## EXERCISE BRIEF
From the records that follow, return exactly the lines beginning at the one that contains "This is an absolutely" and ending at the one that contains "Identified as the", pictures left out.

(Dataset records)
• • • •
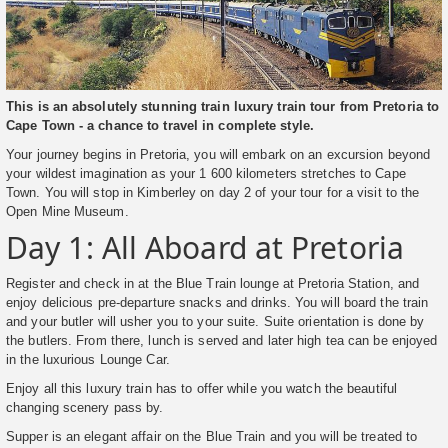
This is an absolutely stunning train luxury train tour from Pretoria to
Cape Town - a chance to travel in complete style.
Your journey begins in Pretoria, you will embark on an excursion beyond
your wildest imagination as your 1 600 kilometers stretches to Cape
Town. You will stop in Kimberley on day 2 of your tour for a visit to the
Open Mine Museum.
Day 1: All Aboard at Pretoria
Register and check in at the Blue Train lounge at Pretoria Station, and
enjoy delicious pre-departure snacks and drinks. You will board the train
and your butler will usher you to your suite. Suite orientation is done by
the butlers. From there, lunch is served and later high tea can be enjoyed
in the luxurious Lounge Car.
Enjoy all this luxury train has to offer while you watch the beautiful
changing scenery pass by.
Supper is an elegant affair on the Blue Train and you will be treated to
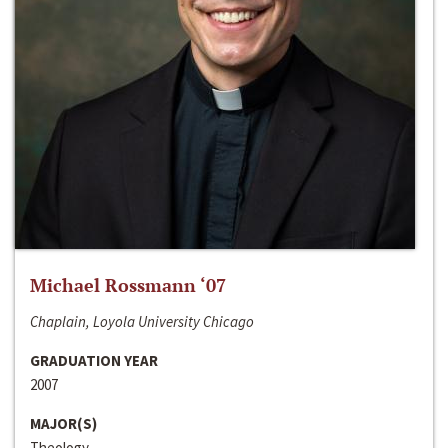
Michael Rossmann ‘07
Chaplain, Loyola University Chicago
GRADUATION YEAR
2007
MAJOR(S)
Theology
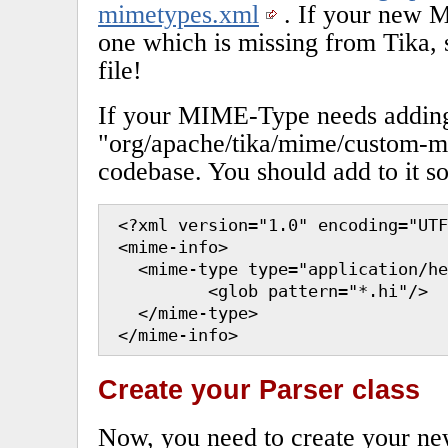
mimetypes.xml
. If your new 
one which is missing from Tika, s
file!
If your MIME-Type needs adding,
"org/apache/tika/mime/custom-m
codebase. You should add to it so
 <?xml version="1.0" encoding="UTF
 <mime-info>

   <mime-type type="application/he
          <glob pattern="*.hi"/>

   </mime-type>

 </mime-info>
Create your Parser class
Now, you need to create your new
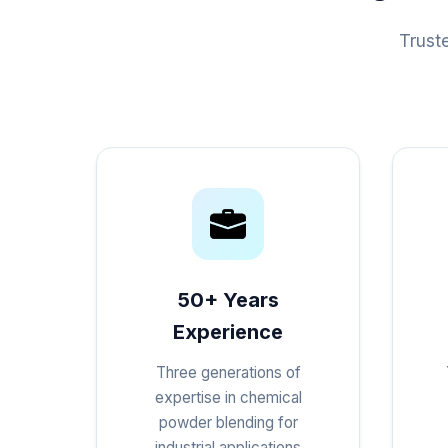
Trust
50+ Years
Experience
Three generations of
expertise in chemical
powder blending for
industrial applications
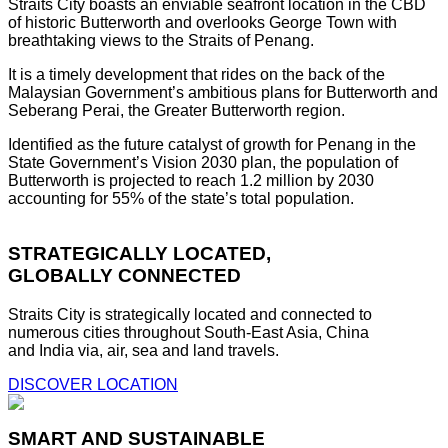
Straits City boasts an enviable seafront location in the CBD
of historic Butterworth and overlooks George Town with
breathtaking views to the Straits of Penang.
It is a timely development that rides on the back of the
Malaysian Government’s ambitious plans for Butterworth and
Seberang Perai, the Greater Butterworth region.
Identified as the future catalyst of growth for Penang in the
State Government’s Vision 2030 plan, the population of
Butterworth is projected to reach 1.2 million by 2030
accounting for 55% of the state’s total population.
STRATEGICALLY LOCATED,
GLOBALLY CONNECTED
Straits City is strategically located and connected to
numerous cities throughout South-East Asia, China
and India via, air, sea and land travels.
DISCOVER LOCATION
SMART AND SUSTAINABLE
• • • •
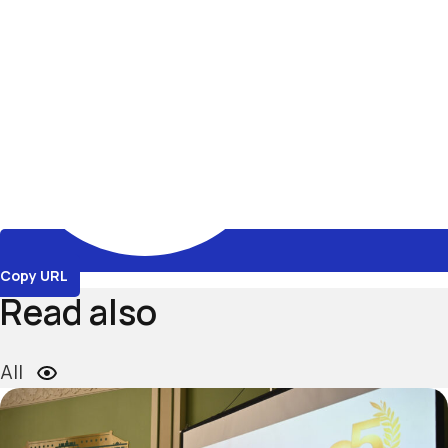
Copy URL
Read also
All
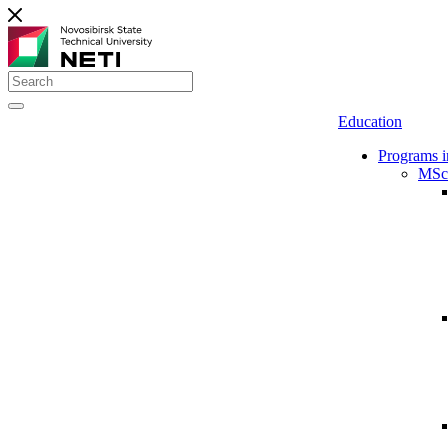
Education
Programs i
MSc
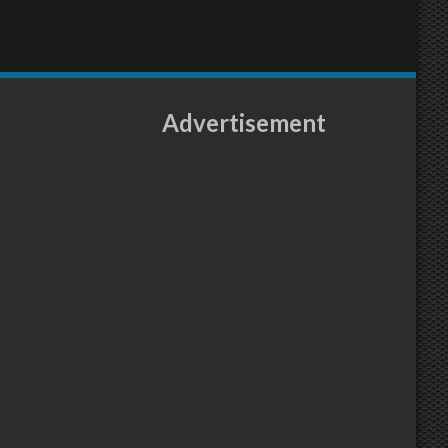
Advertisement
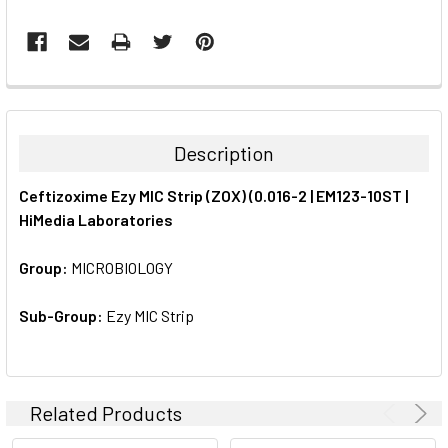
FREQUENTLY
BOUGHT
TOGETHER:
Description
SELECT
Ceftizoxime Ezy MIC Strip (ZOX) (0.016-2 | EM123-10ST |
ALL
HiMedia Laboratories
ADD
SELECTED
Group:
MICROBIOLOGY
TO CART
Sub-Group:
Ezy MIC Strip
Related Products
• • • •
## RESPONSE AREA
This is an absolutely stunning train luxury train tour from Pretoria to
Cape Town - a chance to travel in complete style.
Your journey begins in Pretoria, you will embark on an excursion beyond
your wildest imagination as your 1 600 kilometers stretches to Cape
Town. You will stop in Kimberley on day 2 of your tour for a visit to the
Open Mine Museum.
Day 1: All Aboard at Pretoria
Register and check in at the Blue Train lounge at Pretoria Station, and
enjoy delicious pre-departure snacks and drinks. You will board the train
and your butler will usher you to your suite. Suite orientation is done by
the butlers. From there, lunch is served and later high tea can be enjoyed
in the luxurious Lounge Car.
Enjoy all this luxury train has to offer while you watch the beautiful
changing scenery pass by.
Supper is an elegant affair on the Blue Train and you will be treated to
Michael Rossmann ‘07
Chaplain, Loyola University Chicago
GRADUATION YEAR
2007
MAJOR(S)
Theology
mimetypes.xml
. If your new 
one which is missing from Tika, s
file!
If your MIME-Type needs adding,
"org/apache/tika/mime/custom-m
codebase. You should add to it so
 <?xml version="1.0" encoding="UTF
 <mime-info>

   <mime-type type="application/he
          <glob pattern="*.hi"/>

   </mime-type>

 </mime-info>
Create your Parser class
Now, you need to create your new
Trust
50+ Years
Experience
Three generations of
expertise in chemical
powder blending for
industrial applications
Straits City boasts an enviable seafront location in the CBD
of historic Butterworth and overlooks George Town with
breathtaking views to the Straits of Penang.
It is a timely development that rides on the back of the
Malaysian Government’s ambitious plans for Butterworth and
Seberang Perai, the Greater Butterworth region.
Identified as the future catalyst of growth for Penang in the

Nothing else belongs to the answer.